Glad to see you're interested in rational discussion not just insults.
Reading both sides of the argument, your side has little support and appears extraordinarily lazy with no research or factual basis to your assertions.
"Either we export the costs or consumers in this country pay for them one way or another. But increasing export costs makes them even less competitive. So I don't see exporting C&T costs as a significant dent in the simplistic model."
Yeah, some compelling research and supporting evidence there... We've seen how Toyota passing along their energy tax (and high taxes to fund national healthcare) has made them sooo uncompetitive (see, that was a fact, albeit in a sarcastic manner).
April 12, 2009 11:04 PM | Reply | Permalink
I see you're a "pile on" type who likes jumping into quicksand after others have disappeared beneath the surface already. Good luck with that.
Try refuting my points, clarifying the truth of the matter, or answering the challenge instead of ankle biting.

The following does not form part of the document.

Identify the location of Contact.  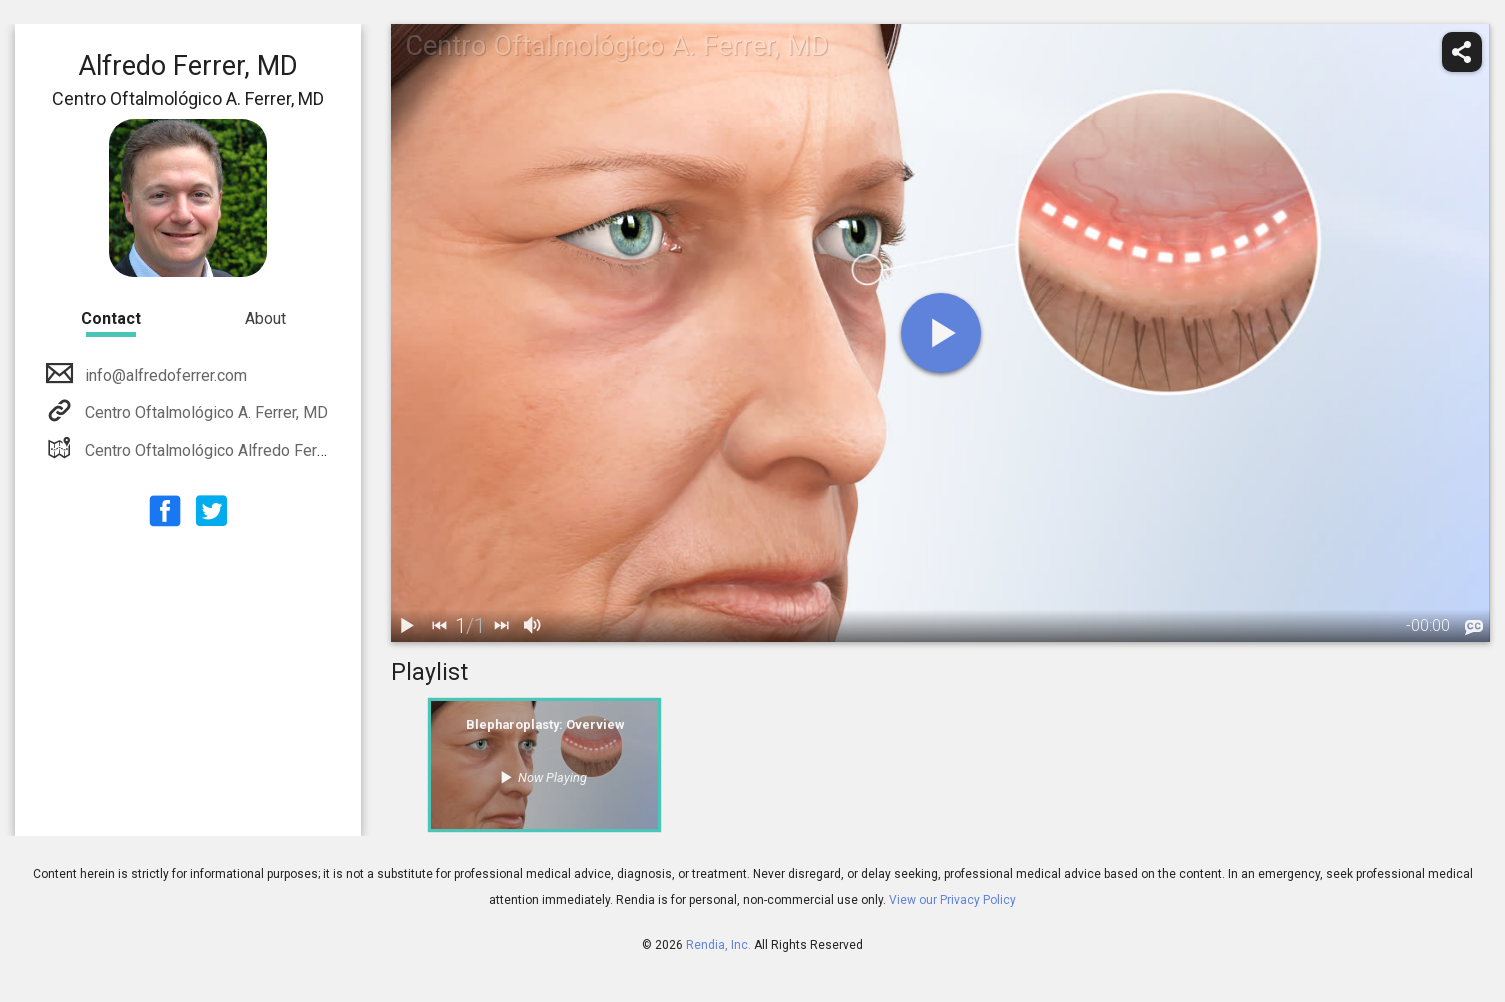 (111, 318). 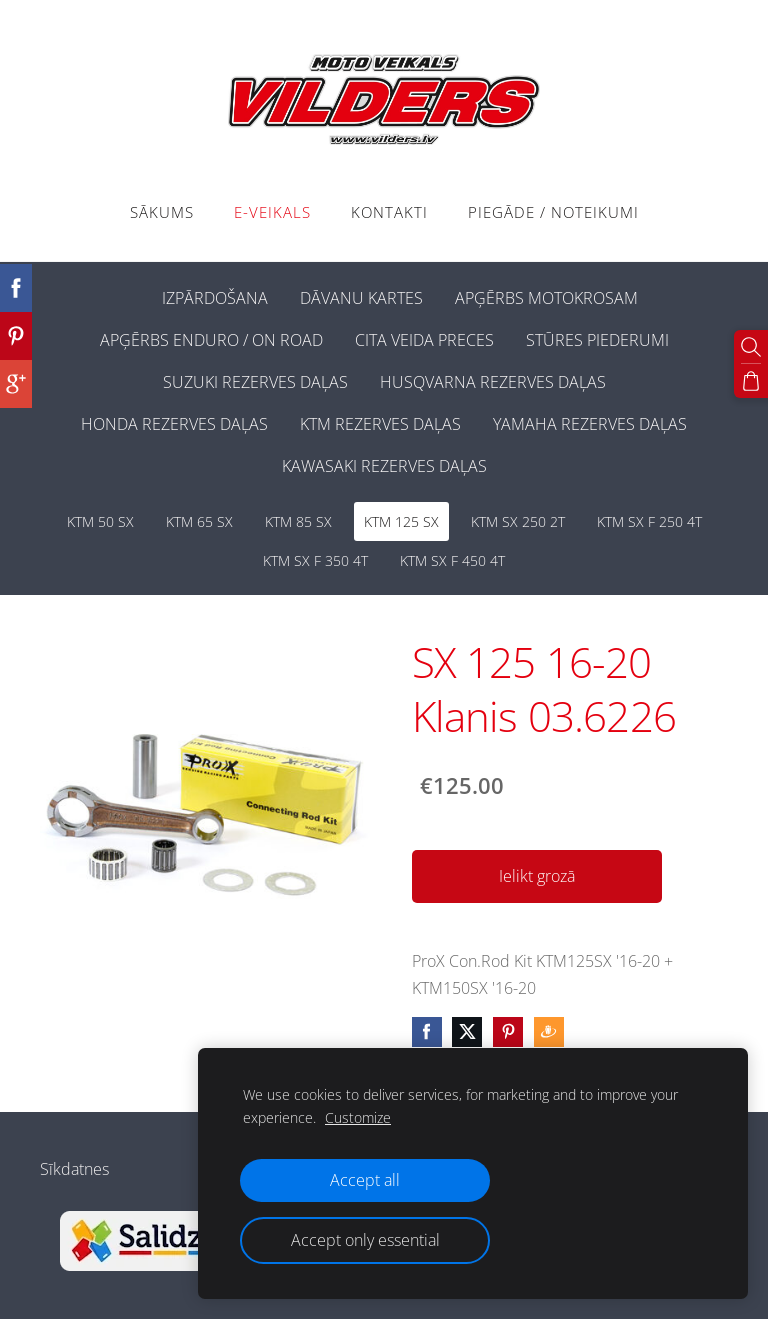 This screenshot has height=1319, width=768. Describe the element at coordinates (298, 521) in the screenshot. I see `KTM 85 SX [menuitem]` at that location.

April 13, 2009 6:59 PM | Reply | Permalink
I have refuted your points to my satisfaction and moved on. Thanks.
April 15, 2009 12:05 AM | Reply | Permalink
Listen Asshole eds~ you need to cut down on coffee, you need to have sex more than once a month, you need to quit being condescending to people just as interested in the 'truth' as you are, you need to think of that 3K as about as much as a 'family' is going to spend on petfood in the same timeframe and understand that the future of life on Earth is worth more to people than feeding their dog wet animal parts on a daily basis. If the cost was double or triple that it would still be worth every dime. What are the god damned alternatives? What is the DO NOTHING scenario the conservative bitch would have us follow going to cost us in the long run? Don't give a fuck what the Earth is like after your sorry ass leaves for good? Well you are in a very very small and evil minority on that point and personally I think it would be good for the planet for you to chain smoke and drink heavily starting tonite. Peace.
April 11, 2009 10:47 PM | Reply | Permalink
Every nasty thing you said is probably true of you, esp. the coffee and asshole remarks.
"If the cost was double or triple that it would still be worth every dime. "
So, you accept Bachmann's model, but believe even 2-3x would be worth it. Fine, but not the point at all.